- _Task objective_
Please restate each line of the data below exactly. Omit all images.

*****

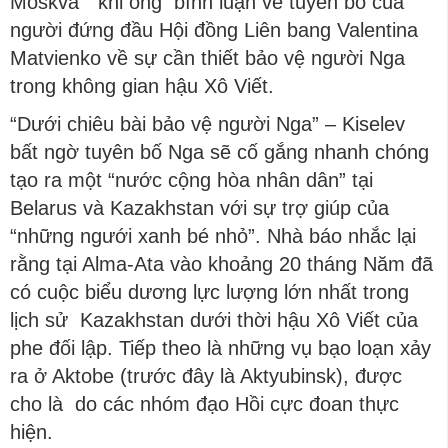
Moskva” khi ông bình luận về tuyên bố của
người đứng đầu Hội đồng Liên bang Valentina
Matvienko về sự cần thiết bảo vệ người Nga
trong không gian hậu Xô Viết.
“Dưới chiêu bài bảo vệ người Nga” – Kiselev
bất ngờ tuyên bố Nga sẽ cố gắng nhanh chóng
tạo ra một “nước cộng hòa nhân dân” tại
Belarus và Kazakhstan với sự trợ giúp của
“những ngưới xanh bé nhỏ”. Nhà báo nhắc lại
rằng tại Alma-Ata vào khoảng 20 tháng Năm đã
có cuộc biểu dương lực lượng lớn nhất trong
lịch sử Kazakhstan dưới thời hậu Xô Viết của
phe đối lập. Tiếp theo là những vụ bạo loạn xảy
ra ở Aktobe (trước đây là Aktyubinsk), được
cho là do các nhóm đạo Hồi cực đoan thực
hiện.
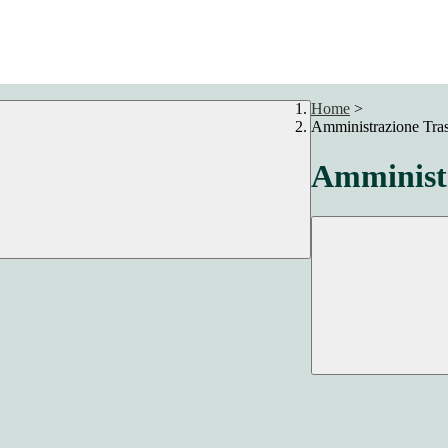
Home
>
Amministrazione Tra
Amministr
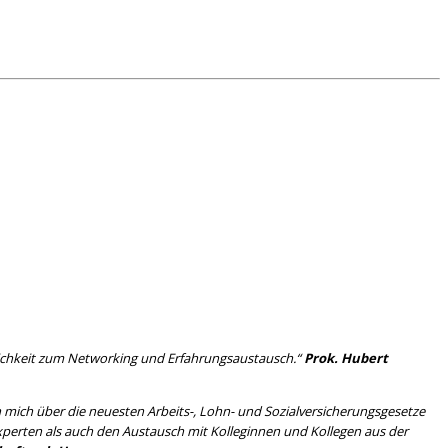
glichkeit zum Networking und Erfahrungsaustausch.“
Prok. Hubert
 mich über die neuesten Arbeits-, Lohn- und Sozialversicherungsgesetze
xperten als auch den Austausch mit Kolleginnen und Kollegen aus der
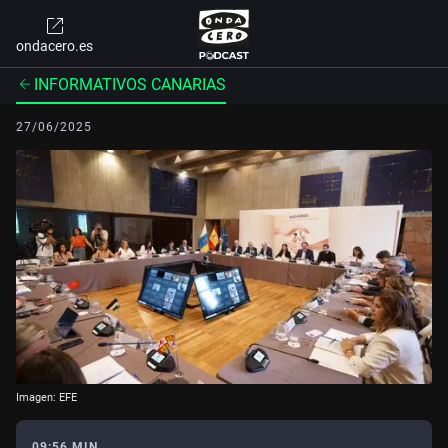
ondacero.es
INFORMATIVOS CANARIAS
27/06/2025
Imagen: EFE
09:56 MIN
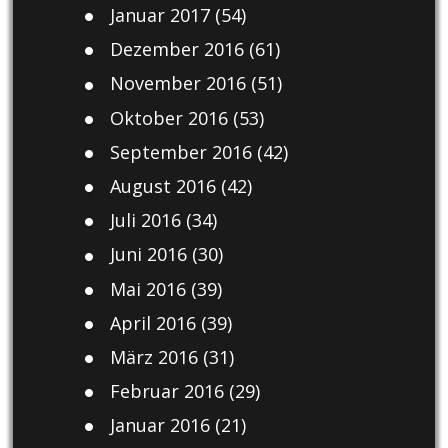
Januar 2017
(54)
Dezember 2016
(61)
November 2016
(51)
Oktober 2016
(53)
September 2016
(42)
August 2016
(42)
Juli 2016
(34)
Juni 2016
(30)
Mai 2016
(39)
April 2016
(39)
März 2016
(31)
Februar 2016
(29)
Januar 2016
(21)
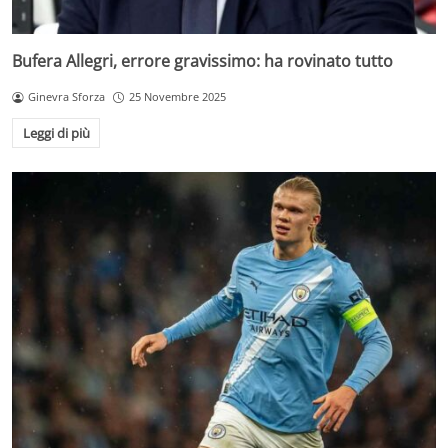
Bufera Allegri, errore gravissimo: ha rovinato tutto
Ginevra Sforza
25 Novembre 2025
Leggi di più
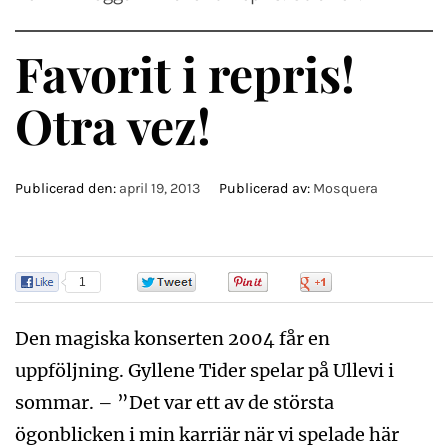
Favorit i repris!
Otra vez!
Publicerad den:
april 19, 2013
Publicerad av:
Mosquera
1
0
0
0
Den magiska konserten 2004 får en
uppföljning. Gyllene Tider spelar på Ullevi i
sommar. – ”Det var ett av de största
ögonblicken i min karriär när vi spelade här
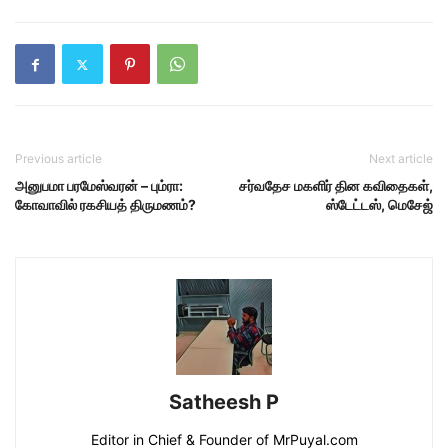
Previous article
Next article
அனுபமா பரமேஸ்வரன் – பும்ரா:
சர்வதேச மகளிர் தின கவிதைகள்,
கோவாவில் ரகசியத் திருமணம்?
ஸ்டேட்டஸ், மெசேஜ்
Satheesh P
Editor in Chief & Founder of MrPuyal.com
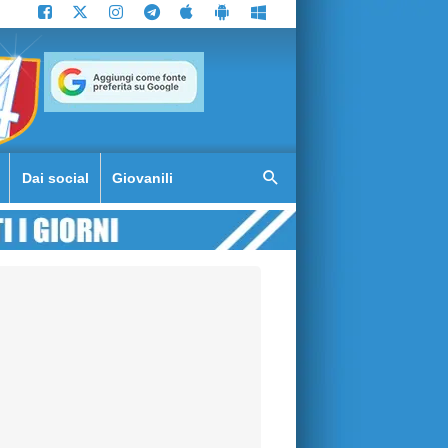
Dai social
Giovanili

*****

- _Result of this exercise_
Moskva” khi ông bình luận về tuyên bố của
người đứng đầu Hội đồng Liên bang Valentina
Matvienko về sự cần thiết bảo vệ người Nga
trong không gian hậu Xô Viết.
“Dưới chiêu bài bảo vệ người Nga” – Kiselev
bất ngờ tuyên bố Nga sẽ cố gắng nhanh chóng
tạo ra một “nước cộng hòa nhân dân” tại
Belarus và Kazakhstan với sự trợ giúp của
“những ngưới xanh bé nhỏ”. Nhà báo nhắc lại
rằng tại Alma-Ata vào khoảng 20 tháng Năm đã
có cuộc biểu dương lực lượng lớn nhất trong
lịch sử Kazakhstan dưới thời hậu Xô Viết của
phe đối lập. Tiếp theo là những vụ bạo loạn xảy
ra ở Aktobe (trước đây là Aktyubinsk), được
cho là do các nhóm đạo Hồi cực đoan thực
hiện.
Home
>
Amministrazione Tra
Amministr
glichkeit zum Networking und Erfahrungsaustausch.“
Prok. Hubert
 mich über die neuesten Arbeits-, Lohn- und Sozialversicherungsgesetze
xperten als auch den Austausch mit Kolleginnen und Kollegen aus der
ondacero.es
INFORMATIVOS CANARIAS
27/06/2025
Imagen: EFE
09:56 MIN
Januar 2017
(54)
Dezember 2016
(61)
November 2016
(51)
Oktober 2016
(53)
September 2016
(42)
August 2016
(42)
Juli 2016
(34)
Juni 2016
(30)
Mai 2016
(39)
April 2016
(39)
März 2016
(31)
Februar 2016
(29)
Januar 2016
(21)
Bufera Allegri, errore gravissimo: ha rovinato tutto
Ginevra Sforza
25 Novembre 2025
Leggi di più
Favorit i repris!
Otra vez!
Publicerad den:
april 19, 2013
Publicerad av:
Mosquera
1
0
0
0
Den magiska konserten 2004 får en
uppföljning. Gyllene Tider spelar på Ullevi i
sommar. – ”Det var ett av de största
ögonblicken i min karriär när vi spelade här
Previous article
Next article
அனுபமா பரமேஸ்வரன் – பும்ரா:
சர்வதேச மகளிர் தின கவிதைகள்,
கோவாவில் ரகசியத் திருமணம்?
ஸ்டேட்டஸ், மெசேஜ்
Satheesh P
Editor in Chief & Founder of MrPuyal.com
Dai social
Giovanili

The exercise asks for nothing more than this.